For mathematicians, a symmetry is a type of invariance – when something remains unchanged under some kind of transformation, such as flipping it or rotating it. That sounds simple enough, but, as du Sautoy suggests, most symmetries go beyond what is obvious to a casual observer.

Consider antimatter, which is what you get when positively charged particles become negative and vice versa. If no significant effects occur, then the system involved has charge symmetry. The laws of physics as we understand them suggest that the very early universe should have had equal amounts of matter and antimatter and then immediately annihilated itself. The fact that this didn’t happen means there was no charge symmetry in the newborn universe – understanding why is one of the biggest tasks in physics.

Matter’s symmetries aren’t just a laundry list of things that are invariant under some change, however. They can relate to each other in ways that produce new symmetries. “There is a series of well-studied particle models whose symmetries live one inside the other, like a set of Russian dolls,” says Nichol Furey at Humboldt University of Berlin. “Symmetries themselves can have symmetries!”

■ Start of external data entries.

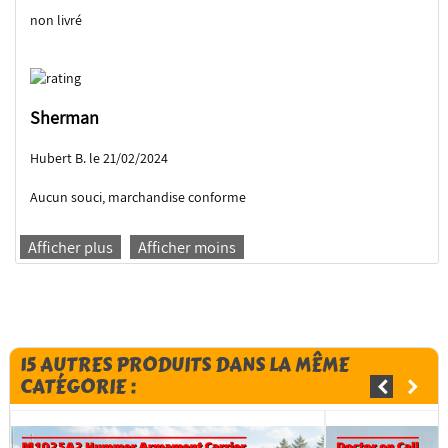
non livré
Sherman
Hubert B. le 21/02/2024
Aucun souci, marchandise conforme
Afficher plus
Afficher moins
15 AUTRES PRODUITS DANS LA MÊME
CATÉGORIE :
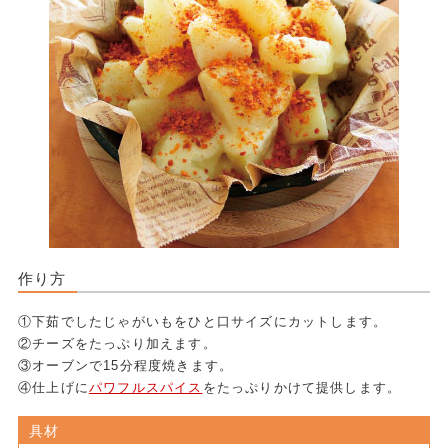
作り方
①下茹でしたじゃがいもをひと口サイズにカットします。
②チーズをたっぷり加えます。
③オーブンで15分程度焼きます。
④仕上げに
パワフルスパイス
をたっぷりかけて提供します。
具材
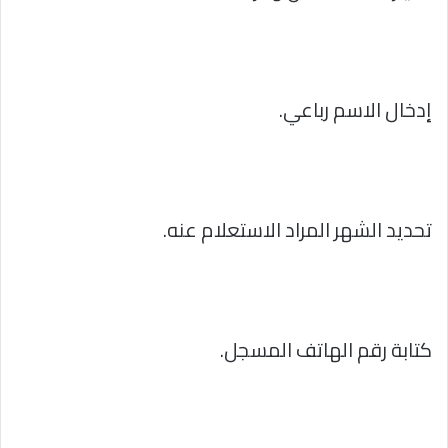
إدخال الاسم رباعي.
تحديد الشهر المراد الاستعلام عنه.
كتابة رقم الهاتف المسجل.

### The explanatory power of symmetry

This richness reflects the importance of the concept in physics. Symmetry has proven particularly useful in developing theories because it is usually an indication that something can be simplified.

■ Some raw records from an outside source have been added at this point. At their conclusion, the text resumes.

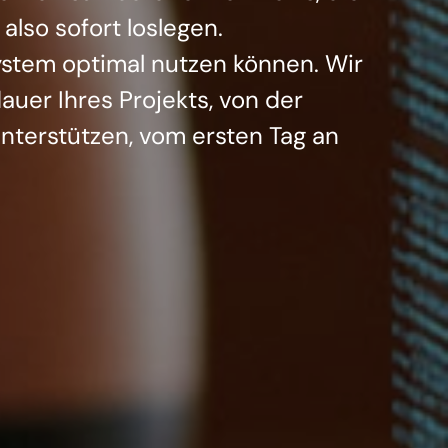
lso sofort loslegen.
System optimal nutzen können. Wir
er Ihres Projekts, von der
unterstützen, vom ersten Tag an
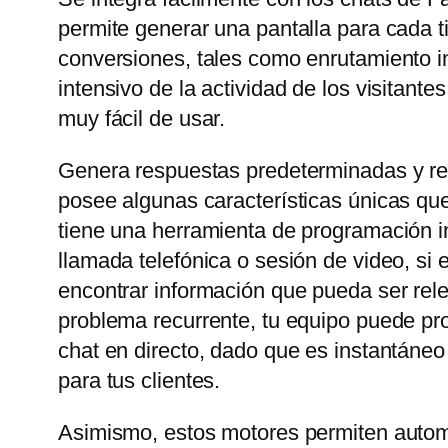
permite generar una pantalla para cada t
conversiones, tales como enrutamiento in
intensivo de la actividad de los visitant
muy fácil de usar.
Genera respuestas predeterminadas y rel
posee algunas características únicas que
tiene una herramienta de programación in
llamada telefónica o sesión de video, si
encontrar información que pueda ser rele
problema recurrente, tu equipo puede prop
chat en directo, dado que es instantáneo
para tus clientes.
Asimismo, estos motores permiten automa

That is how we built the standard model of particle physics, which makes sense of matter and its workings. We defined its symmetries and the identity of all the particles it contains. Everything else, such as the dynamics and interactions of all the particles, can be derived from this, says Jonas Lindert at the University of Sussex, UK. “Symmetry is absolutely fundamental to particle physics.”

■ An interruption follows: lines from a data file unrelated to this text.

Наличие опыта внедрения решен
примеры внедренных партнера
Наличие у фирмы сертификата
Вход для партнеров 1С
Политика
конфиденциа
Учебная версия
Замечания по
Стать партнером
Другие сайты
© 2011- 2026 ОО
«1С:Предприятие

Physicists are especially interested in symmetries that disappear or “break”. The existence of the quark was predicted thanks to an observation of broken symmetry. And the search for the Higgs boson was motivated by the need to break a symmetry of the early universe in order to account for the mass of the W and Z bosons.

All of which raises the question: why is symmetry so vital to the universe? Du Sautoy thinks it is an indication of the fundamental role mathematics plays in reality. “My belief is that what we see around us is a physicalised piece of mathematics,” he says.

Whether that is true or not is another debate entirely. But Lindert is confident that symmetry is going to be key to future discoveries in physics. “Symmetry will always be absolutely fundamental in any new theory of nature,” he says.

On that point, Sabine Hossenfelder at the Frankfurt Institute for Advanced Studies in Germany, is more circumspect. Ancient symmetry-centric notions that the planets’ orbits should be circular and modern ideas of supersymmetry, where each known particle should have a hidden partner, haven’t stood up to scrutiny. “Symmetry is sometimes misleading,” she says.